Activity:
Across the entries below, determine how many lines include the word "each". State only the resulting number.

Records for the task:

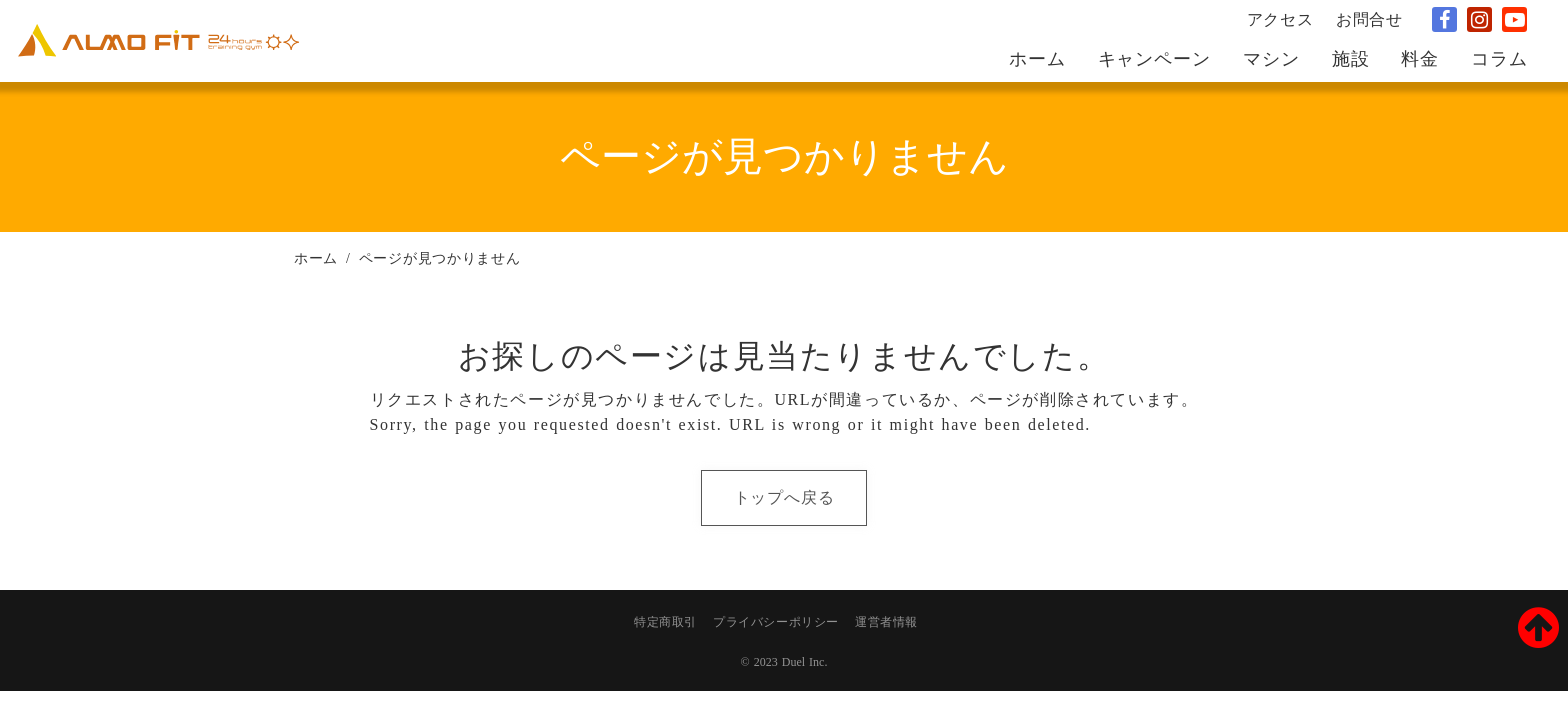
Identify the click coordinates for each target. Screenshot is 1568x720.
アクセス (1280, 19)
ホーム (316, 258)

==

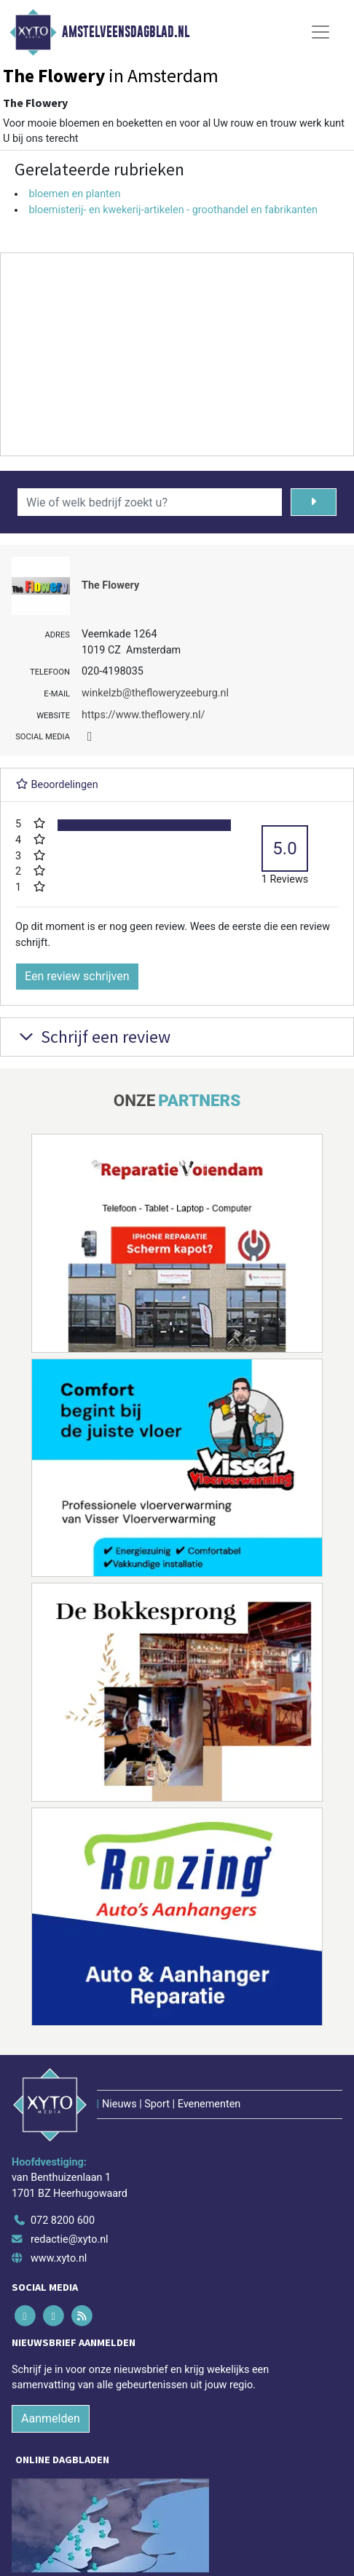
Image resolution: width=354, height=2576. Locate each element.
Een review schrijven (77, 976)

Output:
2